The problem: Wherever a line of the records contains "communication", copy that line.

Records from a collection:
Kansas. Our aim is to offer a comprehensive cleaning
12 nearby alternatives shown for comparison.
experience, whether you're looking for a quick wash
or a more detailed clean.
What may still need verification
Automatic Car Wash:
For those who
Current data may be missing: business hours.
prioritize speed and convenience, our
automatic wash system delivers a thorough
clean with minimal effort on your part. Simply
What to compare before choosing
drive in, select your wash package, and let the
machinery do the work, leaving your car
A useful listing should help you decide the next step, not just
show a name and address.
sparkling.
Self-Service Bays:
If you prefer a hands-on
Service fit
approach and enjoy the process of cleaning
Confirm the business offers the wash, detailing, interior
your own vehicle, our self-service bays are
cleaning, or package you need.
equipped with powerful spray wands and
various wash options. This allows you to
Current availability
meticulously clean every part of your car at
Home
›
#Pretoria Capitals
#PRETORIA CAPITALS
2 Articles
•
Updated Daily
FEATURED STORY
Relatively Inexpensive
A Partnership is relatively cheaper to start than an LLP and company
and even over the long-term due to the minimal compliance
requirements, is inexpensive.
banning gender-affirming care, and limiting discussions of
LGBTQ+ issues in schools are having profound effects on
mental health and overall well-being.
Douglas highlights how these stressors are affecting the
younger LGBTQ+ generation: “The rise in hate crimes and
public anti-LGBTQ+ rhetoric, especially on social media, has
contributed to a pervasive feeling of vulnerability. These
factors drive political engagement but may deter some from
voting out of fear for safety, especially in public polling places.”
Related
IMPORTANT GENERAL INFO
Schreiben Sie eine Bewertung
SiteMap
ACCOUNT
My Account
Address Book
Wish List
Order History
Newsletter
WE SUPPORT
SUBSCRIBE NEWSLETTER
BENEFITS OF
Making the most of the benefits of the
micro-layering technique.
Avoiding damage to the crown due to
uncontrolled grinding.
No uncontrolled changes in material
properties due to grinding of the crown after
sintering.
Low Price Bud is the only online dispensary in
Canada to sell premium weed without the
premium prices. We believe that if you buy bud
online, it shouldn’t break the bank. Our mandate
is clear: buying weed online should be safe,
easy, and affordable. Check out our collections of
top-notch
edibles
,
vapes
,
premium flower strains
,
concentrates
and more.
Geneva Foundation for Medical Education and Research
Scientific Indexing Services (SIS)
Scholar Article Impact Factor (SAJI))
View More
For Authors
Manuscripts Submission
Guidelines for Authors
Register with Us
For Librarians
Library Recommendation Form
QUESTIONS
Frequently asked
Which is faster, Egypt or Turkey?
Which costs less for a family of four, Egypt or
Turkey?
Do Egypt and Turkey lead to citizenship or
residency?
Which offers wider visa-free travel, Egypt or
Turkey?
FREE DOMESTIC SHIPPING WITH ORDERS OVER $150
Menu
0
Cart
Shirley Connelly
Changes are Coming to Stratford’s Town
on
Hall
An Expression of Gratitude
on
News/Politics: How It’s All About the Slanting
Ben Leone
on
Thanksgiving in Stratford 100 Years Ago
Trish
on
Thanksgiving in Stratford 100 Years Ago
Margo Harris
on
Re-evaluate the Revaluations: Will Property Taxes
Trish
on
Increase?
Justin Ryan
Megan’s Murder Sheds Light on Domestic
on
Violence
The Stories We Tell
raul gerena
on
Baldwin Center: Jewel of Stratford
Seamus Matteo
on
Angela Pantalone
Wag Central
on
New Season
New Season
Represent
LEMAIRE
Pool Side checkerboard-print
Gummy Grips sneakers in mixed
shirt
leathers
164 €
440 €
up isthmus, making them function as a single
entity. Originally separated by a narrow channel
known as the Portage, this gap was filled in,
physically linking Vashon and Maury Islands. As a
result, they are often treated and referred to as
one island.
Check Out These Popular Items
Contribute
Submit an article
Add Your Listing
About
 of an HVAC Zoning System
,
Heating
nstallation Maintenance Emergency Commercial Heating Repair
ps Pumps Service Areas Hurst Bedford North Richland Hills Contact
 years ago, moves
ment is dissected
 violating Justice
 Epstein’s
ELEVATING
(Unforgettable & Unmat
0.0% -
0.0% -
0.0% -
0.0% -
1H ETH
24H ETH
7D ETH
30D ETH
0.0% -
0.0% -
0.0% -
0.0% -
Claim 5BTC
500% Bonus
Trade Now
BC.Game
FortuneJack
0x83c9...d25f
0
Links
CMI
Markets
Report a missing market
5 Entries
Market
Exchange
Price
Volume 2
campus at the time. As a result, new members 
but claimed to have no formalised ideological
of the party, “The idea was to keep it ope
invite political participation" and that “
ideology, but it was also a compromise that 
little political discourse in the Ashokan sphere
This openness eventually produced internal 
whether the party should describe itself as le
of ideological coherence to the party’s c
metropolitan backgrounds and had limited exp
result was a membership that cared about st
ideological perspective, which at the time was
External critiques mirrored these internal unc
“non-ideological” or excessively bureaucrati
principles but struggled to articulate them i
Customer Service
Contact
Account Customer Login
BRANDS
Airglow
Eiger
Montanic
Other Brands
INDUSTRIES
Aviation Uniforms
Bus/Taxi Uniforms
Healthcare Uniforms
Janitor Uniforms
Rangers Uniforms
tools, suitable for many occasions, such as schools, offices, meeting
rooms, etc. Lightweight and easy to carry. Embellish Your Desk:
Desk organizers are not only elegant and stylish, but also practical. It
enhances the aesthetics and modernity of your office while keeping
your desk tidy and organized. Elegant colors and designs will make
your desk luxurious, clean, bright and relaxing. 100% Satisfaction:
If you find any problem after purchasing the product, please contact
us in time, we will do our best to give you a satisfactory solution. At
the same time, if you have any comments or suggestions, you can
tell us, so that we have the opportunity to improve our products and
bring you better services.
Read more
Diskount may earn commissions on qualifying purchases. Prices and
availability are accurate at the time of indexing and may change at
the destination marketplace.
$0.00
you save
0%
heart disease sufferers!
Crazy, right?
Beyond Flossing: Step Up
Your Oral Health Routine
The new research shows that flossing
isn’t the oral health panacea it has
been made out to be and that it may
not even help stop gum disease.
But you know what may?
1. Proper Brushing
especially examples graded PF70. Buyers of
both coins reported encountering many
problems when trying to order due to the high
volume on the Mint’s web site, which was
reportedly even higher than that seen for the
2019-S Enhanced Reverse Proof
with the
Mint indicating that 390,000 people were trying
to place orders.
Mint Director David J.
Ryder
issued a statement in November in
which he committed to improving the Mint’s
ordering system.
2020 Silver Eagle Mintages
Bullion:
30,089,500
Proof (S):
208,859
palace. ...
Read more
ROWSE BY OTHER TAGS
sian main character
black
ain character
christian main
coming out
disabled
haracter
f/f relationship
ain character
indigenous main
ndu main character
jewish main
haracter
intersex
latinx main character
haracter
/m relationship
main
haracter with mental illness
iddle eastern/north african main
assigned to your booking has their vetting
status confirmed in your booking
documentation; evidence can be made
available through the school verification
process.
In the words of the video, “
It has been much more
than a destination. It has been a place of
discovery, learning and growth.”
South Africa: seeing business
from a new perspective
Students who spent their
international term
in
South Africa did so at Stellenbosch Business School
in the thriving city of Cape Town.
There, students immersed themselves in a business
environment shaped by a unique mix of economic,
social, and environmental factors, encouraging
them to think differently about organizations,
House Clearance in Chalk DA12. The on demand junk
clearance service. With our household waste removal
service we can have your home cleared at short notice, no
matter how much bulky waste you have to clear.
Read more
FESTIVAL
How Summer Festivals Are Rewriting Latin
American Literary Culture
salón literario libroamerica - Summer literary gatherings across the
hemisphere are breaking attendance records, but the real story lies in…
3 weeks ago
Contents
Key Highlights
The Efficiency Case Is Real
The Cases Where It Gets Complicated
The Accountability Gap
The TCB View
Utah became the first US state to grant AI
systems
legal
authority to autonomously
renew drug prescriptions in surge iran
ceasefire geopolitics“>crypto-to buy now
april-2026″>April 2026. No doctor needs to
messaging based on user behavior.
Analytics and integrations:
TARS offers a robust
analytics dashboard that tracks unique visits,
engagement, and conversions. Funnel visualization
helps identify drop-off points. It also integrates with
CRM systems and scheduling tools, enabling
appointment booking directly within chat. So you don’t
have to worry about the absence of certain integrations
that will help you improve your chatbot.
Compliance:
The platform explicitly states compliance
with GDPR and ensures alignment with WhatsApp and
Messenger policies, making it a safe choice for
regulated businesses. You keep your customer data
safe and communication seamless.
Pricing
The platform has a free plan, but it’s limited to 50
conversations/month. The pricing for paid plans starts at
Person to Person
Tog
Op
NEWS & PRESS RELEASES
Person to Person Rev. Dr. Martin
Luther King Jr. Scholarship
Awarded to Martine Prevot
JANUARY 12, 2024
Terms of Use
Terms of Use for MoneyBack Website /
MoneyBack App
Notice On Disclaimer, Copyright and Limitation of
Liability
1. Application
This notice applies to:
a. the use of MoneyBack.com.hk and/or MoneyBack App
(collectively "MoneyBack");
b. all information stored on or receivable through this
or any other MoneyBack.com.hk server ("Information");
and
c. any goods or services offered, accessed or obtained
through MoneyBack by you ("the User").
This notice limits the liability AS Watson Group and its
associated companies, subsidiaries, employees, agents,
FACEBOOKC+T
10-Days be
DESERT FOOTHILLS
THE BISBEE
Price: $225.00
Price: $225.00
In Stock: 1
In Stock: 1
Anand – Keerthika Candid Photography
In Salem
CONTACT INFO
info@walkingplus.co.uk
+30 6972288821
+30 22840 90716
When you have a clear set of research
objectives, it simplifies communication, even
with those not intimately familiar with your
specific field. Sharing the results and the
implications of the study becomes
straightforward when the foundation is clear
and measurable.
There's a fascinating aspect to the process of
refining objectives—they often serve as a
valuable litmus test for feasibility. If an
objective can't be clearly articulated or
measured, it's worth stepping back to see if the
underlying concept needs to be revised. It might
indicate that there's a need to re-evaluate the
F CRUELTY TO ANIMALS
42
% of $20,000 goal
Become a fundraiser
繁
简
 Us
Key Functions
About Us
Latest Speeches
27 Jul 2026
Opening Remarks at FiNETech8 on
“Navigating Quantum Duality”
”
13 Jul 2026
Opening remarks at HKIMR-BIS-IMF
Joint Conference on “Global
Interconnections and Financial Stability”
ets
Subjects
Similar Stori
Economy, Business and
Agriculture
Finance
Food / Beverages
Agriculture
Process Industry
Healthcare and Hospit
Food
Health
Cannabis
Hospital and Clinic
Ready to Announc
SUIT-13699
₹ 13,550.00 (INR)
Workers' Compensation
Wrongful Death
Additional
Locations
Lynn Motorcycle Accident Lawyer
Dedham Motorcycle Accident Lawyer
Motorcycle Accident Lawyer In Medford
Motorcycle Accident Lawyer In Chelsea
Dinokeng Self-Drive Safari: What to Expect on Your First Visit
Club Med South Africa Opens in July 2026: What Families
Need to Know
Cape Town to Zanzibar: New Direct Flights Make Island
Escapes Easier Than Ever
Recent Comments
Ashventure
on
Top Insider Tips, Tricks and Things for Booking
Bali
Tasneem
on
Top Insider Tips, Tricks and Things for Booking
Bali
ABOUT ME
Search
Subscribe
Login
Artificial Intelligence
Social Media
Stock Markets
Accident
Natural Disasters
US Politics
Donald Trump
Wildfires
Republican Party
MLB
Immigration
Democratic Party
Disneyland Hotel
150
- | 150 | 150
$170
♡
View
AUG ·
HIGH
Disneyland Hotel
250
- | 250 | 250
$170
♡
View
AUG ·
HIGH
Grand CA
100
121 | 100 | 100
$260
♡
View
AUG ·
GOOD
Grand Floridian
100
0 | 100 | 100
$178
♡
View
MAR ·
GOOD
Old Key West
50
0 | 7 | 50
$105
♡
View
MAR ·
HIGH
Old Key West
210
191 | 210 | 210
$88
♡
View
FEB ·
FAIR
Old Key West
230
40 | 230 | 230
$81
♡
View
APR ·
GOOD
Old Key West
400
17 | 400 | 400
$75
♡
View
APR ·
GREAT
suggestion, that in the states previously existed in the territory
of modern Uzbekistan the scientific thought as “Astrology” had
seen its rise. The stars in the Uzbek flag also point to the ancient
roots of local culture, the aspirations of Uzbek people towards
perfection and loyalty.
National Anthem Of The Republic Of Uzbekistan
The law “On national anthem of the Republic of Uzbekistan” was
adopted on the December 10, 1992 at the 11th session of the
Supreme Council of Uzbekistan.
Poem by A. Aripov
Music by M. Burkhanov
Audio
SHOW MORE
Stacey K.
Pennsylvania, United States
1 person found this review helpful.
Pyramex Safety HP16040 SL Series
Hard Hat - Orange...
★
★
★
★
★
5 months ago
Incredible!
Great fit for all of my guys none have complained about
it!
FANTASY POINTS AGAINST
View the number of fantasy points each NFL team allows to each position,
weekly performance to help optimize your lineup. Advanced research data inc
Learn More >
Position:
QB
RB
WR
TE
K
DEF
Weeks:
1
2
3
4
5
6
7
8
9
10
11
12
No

Answer section:
safe and communication seamless.
objectives, it simplifies communication, even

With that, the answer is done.